The small side of the market has been a great place to be this year.
Since the start of 2025, the S&P/ASX Small Ordinaries index has risen by a sizeable 17%.
As a comparison, the widely followed All Ordinaries index is only up by 4.9% since the turn of the year.
With that in mind, if you are wanting to gain exposure to the small side of the market, then it could be worth hearing what Bell Potter is saying about the three small cap ASX shares listed below.
Here's why it thinks they are among the best to buy for 2026:
Integral Diagnostics Ltd (ASX: IDX)
This diagnostic imaging company could be a top pick small cap investors according to Bell Potter.
It likes the company due to its merger with Capitol Health, which has boosted its network to 151 clinics. It also sees opportunities to continue its growth through greenfield and brownfield investments, as well as mergers and acquisitions (M&A). It said:
The merger between Integral Diagnostics and Capitol Health results in a diagnostic imaging (DI) company which operates 151 clinics throughout Australia. Its strongest presence will be within Victoria and Queensland (67 & 41 locations respectively) with minor penetration in the other States. The company offers a range of imaging modalities through its clinics with the largest contribution to revenue from CT (31%) followed by US (24%), MRI (13%) and X-Ray / Diagnostic Radiology (11%), and Nuclear Medicine PET (5%). The growth strategy has centred around a combination of greenfield & brownfield investments and M&A opportunities.
Kinatico Ltd (ASX: KYP)
Another small cap ASX share that Bell Potter is bullish on is know your people solutions provider Kinatico.

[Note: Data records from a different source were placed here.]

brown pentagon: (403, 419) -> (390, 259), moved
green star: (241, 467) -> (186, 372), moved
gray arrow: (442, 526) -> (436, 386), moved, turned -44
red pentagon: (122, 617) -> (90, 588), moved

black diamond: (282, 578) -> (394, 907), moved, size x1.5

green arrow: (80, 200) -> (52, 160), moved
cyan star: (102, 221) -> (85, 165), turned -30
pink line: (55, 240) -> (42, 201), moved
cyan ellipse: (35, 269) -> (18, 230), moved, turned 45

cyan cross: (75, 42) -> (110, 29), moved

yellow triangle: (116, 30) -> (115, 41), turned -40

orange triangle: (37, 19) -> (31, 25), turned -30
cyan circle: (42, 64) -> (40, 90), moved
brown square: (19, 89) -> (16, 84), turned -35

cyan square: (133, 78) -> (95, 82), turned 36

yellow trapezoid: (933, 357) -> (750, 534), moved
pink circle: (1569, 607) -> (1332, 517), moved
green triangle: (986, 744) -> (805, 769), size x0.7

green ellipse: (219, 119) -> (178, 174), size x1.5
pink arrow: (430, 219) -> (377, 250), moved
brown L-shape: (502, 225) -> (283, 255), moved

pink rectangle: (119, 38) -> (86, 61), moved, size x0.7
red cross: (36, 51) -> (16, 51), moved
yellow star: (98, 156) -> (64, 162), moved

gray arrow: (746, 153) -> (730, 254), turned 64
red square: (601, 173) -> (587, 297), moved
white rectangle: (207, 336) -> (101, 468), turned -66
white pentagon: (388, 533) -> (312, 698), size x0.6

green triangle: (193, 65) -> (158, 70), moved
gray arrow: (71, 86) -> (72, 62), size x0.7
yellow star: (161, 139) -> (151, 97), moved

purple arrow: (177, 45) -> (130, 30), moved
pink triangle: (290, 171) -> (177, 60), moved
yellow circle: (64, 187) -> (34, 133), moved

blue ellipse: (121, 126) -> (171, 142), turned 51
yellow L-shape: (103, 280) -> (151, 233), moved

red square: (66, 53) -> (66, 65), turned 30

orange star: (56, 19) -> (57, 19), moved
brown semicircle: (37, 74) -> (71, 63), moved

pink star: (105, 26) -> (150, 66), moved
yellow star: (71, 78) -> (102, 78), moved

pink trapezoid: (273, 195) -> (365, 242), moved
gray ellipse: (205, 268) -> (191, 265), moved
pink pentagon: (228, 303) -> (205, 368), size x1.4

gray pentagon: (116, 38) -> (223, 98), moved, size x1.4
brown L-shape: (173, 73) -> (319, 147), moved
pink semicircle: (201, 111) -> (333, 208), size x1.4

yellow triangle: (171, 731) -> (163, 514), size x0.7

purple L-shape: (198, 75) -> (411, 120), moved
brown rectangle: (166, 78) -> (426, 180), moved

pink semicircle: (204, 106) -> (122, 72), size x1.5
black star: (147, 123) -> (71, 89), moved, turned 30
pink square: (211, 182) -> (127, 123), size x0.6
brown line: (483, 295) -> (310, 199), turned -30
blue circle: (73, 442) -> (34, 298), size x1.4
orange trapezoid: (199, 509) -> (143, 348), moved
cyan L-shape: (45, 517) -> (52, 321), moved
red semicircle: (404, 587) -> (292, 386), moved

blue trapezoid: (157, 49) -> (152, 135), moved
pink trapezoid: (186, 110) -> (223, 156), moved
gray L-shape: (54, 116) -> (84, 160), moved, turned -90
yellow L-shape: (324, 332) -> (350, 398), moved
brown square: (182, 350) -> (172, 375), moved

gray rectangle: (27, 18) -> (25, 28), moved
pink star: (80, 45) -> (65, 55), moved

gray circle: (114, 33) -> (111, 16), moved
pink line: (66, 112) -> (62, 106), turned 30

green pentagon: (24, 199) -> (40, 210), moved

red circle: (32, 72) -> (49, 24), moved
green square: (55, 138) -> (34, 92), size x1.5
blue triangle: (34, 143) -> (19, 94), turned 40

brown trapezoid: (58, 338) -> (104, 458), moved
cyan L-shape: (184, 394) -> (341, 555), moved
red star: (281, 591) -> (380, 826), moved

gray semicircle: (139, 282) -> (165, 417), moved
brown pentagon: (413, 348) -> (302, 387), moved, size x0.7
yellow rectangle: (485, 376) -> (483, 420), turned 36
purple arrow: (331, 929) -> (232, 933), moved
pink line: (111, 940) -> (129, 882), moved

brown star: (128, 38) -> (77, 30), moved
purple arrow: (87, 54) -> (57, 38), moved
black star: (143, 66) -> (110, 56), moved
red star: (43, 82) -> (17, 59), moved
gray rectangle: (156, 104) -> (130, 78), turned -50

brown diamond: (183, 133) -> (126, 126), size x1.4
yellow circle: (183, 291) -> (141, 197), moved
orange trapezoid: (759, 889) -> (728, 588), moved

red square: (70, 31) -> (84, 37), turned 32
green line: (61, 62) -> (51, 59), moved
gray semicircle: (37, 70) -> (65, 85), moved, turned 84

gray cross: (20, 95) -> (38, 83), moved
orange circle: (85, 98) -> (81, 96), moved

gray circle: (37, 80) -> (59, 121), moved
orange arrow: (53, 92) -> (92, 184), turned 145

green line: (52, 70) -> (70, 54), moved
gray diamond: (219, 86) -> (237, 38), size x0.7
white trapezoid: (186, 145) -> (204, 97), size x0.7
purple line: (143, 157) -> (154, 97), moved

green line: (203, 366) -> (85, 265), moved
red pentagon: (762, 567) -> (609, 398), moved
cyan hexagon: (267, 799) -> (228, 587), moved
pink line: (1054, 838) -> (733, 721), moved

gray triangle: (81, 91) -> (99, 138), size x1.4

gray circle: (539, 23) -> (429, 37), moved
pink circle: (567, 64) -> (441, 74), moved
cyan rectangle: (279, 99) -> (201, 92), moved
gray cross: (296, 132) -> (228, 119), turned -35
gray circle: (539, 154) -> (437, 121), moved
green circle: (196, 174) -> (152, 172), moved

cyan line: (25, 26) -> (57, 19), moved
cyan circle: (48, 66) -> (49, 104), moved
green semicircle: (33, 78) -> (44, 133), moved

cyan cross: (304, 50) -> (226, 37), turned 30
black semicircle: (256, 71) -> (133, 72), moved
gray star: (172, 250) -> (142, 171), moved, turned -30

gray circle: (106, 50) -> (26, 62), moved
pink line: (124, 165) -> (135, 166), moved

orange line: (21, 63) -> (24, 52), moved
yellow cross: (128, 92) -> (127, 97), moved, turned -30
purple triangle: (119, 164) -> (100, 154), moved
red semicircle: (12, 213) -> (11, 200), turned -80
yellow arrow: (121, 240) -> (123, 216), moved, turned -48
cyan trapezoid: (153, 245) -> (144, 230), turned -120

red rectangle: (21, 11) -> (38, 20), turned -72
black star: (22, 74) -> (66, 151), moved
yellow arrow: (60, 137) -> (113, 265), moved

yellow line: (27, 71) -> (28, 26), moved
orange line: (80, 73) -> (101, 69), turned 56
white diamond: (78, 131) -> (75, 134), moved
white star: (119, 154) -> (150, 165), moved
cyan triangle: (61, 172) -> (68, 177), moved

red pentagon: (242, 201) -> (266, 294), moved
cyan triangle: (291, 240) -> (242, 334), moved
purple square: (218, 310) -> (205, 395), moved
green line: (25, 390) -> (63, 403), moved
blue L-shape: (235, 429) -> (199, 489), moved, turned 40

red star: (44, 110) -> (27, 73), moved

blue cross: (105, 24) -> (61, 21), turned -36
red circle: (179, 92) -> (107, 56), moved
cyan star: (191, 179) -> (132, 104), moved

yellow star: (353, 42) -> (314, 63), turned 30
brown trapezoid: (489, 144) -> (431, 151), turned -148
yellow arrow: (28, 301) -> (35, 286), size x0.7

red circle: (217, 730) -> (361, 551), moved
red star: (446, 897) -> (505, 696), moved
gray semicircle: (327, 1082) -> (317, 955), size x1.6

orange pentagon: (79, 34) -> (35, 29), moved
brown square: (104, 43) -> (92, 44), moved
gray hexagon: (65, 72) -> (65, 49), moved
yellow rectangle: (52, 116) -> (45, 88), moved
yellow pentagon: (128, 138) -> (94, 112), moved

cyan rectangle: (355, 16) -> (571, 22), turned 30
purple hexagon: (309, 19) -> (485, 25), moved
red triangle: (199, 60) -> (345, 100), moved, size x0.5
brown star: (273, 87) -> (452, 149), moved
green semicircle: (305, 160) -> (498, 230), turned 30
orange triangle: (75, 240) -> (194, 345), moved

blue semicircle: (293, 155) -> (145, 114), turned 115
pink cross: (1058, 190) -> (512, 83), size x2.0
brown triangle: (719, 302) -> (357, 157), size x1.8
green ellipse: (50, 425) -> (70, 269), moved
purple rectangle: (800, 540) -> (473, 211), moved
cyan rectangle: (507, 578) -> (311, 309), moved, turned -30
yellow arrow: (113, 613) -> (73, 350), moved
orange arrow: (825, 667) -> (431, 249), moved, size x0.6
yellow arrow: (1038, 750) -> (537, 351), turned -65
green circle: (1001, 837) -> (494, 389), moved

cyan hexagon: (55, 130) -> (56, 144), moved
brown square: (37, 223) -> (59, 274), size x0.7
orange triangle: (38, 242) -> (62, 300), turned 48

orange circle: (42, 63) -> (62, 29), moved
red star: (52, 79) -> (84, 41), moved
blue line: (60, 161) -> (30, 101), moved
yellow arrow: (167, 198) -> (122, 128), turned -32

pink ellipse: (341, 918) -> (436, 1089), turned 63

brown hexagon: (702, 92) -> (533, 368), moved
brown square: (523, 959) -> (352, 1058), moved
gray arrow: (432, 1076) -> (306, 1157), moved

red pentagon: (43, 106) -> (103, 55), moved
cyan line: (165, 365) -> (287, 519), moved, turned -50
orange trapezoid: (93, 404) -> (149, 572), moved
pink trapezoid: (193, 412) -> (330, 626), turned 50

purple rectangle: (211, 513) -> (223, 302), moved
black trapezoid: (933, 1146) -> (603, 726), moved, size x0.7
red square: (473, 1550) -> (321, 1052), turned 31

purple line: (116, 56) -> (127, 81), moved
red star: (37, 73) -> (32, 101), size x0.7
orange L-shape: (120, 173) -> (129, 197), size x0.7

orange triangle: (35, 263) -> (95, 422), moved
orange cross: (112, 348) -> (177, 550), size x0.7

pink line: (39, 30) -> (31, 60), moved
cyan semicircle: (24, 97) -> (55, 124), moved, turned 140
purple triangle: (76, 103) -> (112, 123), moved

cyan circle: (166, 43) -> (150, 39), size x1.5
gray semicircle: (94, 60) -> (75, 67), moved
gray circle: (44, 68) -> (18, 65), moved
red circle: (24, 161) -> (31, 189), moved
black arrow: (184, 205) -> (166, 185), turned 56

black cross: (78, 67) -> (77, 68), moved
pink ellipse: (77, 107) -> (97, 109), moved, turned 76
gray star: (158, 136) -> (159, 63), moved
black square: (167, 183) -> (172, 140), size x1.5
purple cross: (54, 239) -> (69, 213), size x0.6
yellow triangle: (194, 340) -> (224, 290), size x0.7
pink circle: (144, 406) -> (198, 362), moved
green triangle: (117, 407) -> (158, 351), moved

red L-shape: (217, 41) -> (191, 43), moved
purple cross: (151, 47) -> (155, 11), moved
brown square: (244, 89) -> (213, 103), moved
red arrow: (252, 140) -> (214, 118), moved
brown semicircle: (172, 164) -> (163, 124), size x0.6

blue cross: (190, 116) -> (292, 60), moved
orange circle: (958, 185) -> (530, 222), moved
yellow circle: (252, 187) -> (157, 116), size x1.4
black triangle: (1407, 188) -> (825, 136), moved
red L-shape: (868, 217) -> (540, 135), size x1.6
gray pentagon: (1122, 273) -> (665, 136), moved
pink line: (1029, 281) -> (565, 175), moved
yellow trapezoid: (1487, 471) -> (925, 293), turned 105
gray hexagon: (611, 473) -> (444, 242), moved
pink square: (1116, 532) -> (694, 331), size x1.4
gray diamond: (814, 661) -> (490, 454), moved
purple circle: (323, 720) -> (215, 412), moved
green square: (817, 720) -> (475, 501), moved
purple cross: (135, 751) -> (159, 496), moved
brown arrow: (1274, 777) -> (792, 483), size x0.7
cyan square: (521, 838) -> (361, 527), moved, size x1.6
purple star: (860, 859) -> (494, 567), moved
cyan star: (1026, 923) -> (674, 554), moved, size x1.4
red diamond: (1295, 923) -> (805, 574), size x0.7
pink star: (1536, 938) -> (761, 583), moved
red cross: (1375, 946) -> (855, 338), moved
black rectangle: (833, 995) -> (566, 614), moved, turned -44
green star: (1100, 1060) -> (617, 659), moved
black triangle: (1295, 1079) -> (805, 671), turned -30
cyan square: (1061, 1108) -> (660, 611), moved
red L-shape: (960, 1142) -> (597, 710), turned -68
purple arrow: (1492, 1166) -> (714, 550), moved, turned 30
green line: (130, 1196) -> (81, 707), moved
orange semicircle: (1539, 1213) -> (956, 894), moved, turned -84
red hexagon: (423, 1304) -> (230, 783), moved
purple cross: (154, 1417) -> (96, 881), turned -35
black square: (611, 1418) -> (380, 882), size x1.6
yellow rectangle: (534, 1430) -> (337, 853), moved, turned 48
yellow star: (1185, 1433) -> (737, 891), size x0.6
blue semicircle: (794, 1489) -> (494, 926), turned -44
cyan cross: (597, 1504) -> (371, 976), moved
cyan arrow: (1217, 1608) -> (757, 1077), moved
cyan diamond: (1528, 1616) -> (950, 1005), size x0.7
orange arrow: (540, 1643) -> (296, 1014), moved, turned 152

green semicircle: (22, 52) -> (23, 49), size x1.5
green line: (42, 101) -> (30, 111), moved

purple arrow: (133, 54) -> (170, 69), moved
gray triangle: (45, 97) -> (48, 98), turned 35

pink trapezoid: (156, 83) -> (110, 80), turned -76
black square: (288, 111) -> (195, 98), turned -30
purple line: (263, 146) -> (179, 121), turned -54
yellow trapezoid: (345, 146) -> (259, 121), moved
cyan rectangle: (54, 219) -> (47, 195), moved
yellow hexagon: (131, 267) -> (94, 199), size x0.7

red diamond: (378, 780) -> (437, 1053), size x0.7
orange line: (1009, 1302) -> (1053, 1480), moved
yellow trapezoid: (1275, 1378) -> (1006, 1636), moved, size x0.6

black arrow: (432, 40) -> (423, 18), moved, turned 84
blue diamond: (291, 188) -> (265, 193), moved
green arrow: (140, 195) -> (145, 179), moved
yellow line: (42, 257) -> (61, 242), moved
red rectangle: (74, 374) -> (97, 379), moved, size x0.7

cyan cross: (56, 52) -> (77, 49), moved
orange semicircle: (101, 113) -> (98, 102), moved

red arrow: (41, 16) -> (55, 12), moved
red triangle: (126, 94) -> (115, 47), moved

It sees opportunities for the company to grow strongly through leveraging its large customer base. The broker explains:
Kinatico is a leading provider of "know your people" solutions to organisations in Australia and New Zealand. The company operates two key businesses: its legacy CVCheck brand, which provides employment screening and verification services to over 10,000 repeat corporate customers and its new key focus, a SaaS-based business that delivers real-time workforce compliance management and monitoring. The core strategy is to leverage the large customer base of the legacy CVCheck business to provide a ready-made sales pipeline for its higher growth SaaS compliance solutions.
Praemium Ltd (ASX: PPS)
This investment platform provider is a third small cap ASX share that has been given the thumbs up from Bell Potter.
It has been pleased with the company's performance in recent times and feels that the market is not appreciating this. The broker highlights that at 20x forward earnings, its shares are significantly cheaper than its larger rivals. It said:
While Praemium has demonstrated commercial momentum, strong growth capacity, and a leading technology offering, its valuation continues to lag key peers. This stock looks very attractive at a 12MF PE of ~20x, and we expect the market to catch on as the company executes on further market share gains and FUA growth.